• [Required work]:
Scan the records for "each". Show the matching lines.

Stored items
===

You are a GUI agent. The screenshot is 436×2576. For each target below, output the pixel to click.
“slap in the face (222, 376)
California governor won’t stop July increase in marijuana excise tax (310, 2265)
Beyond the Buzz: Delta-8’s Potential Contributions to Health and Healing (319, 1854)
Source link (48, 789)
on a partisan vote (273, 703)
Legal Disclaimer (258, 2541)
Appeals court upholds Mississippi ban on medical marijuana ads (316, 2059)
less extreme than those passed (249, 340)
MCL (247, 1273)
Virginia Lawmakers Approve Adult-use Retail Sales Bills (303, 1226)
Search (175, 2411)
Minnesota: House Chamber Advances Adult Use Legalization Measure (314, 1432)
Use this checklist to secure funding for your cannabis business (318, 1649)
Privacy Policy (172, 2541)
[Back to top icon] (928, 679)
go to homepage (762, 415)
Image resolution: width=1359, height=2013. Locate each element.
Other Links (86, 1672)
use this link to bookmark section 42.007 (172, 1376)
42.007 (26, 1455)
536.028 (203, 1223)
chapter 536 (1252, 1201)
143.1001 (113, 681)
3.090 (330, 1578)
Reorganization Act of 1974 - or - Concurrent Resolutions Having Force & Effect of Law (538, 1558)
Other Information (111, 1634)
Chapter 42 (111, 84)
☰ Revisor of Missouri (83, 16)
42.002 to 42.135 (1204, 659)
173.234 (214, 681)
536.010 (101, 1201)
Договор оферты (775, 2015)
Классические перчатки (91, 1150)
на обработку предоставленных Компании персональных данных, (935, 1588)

===

• [Solution to this exercise]:
You are a GUI agent. The screenshot is 436×2576. For each target below, output the pixel to click.
Image resolution: width=1359, height=2013. Locate each element.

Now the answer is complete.